An implementation of the Stanford Multi-Pass Sieve Coreference System.
Get the repository and install the required packages:
$ git clone https://github.com/andreasvc/dutchcoref.git
$ cd dutchcoref
$ pip3 install -r requirements.txt
Unless you are working on an already parsed corpus, you will want to install the Alpino parser.
To get parse tree visualizations in the HTML output, install https://github.com/andreasvc/disco-dop/
Download Top_eerste_voornamen_NL_2010.csv
from https://www.meertens.knaw.nl/nvb/ (click on "Veelgestelde vragen"

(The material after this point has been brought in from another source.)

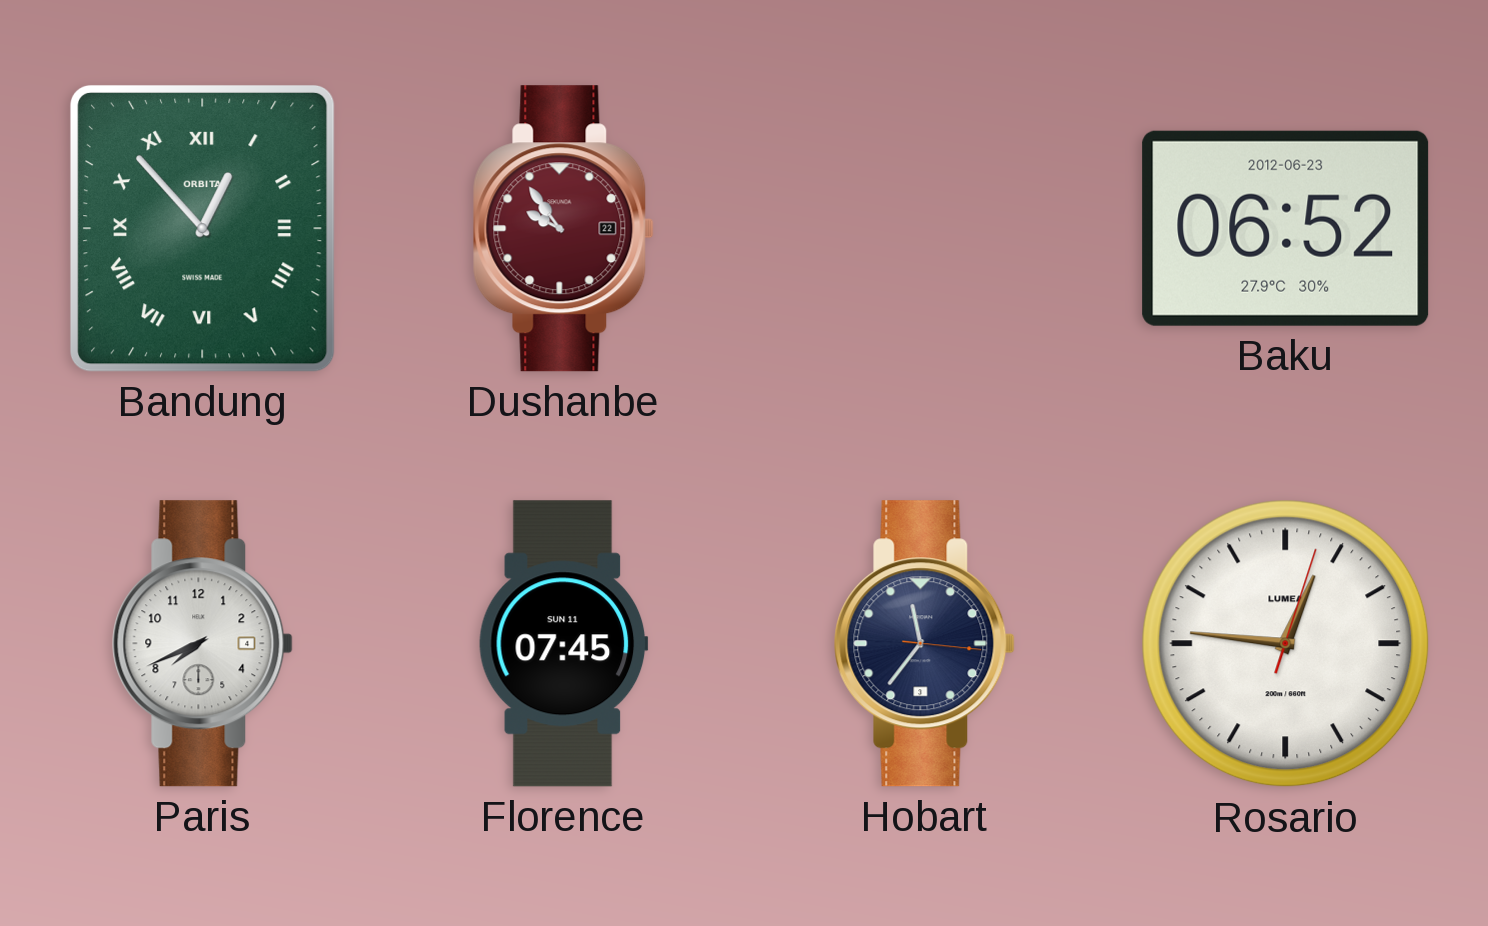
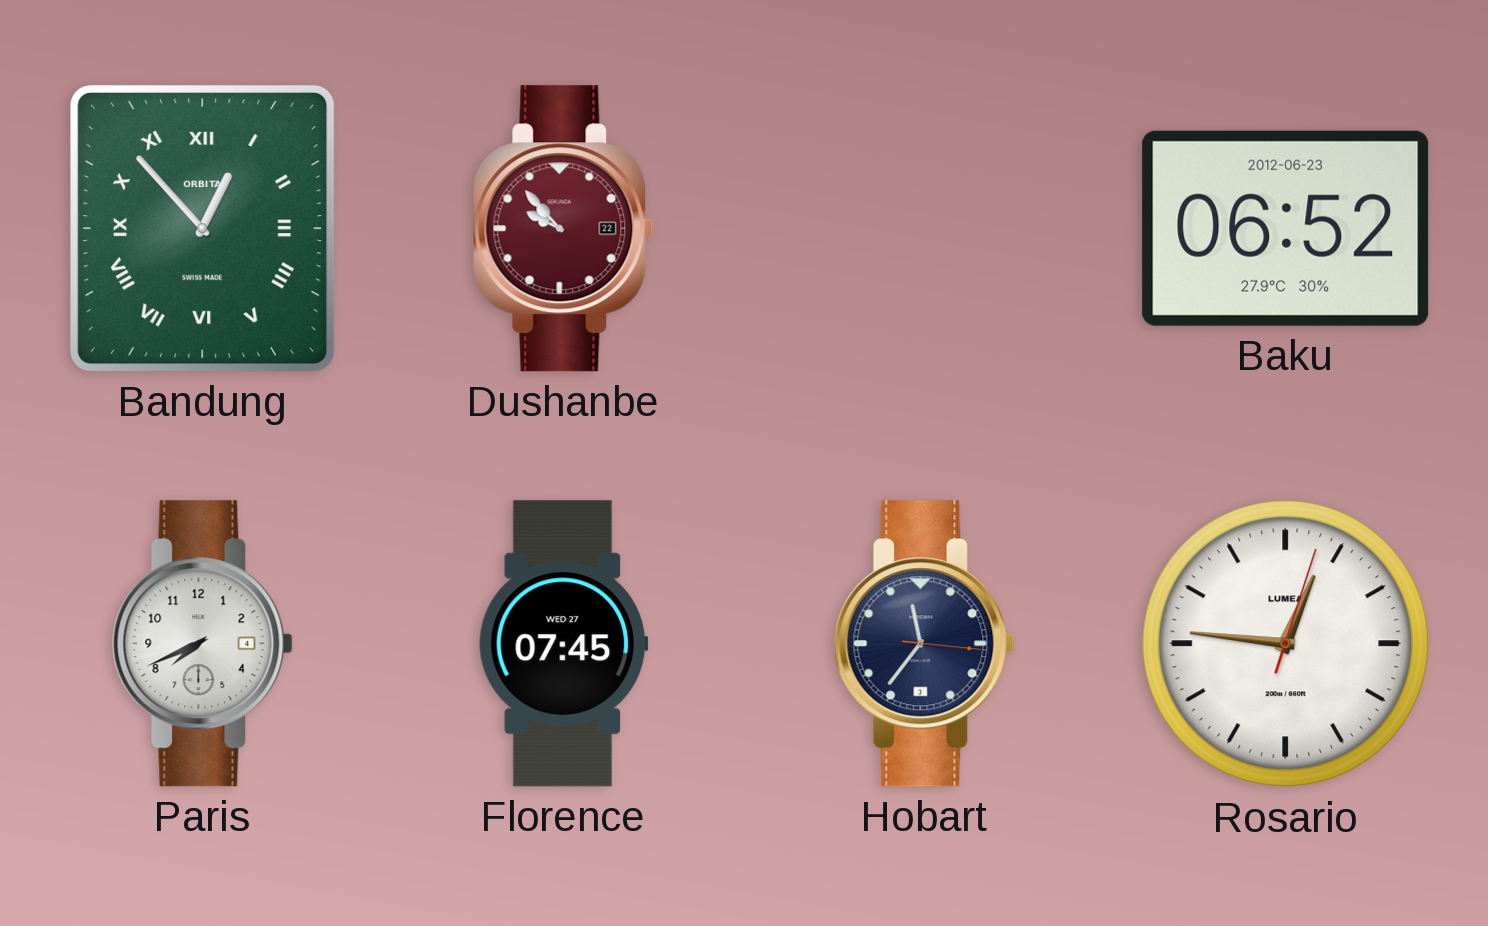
Dushanbe: 9:54 -> 9:53
Florence date: SUN 11 -> WED 27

and then on the bottom "Klik hier").
Unzip it and put the csv file in the data/
directory.
Clone this repository under same parent folder as this repository:
~/code/dutchcoref $ cd ..
~/code $ git clone https://bitbucket.org/robvanderg/groref.git
Download the data from http://www.lsi.upc.edu/~esapena/downloads/index.php?id=1
Apply the Unicode fix in fixsemeval2010.sh
.
The directory data/semeval2010NLdevparses
contains Alpino parses for the
Dutch development set of this task.
See coref.py --help
for command line options.
$ cat /tmp/example.txt
' Ik ben de directeur van Fecalo , van hierachter , ' zei hij .
' Mag ik u iets vragen ? '
Ik vroeg hem binnen te komen .
$ mkdir example
$ cat example.txt | Alpino number_analyses=1 end_hook=xml -parse -flag treebank example
[...]
$ python3 coref.py --verbose /tmp/example
$ python3 coref.py --fmt=booknlp /tmp/example
#begin document (example);
1 6-1 1 ' ' LET() 5 punct - 14 - B -
2 6-1 2 Ik ik VNW(pers,pron,nomin,vol,1,ev) 5 nsubj - 14 - I (0)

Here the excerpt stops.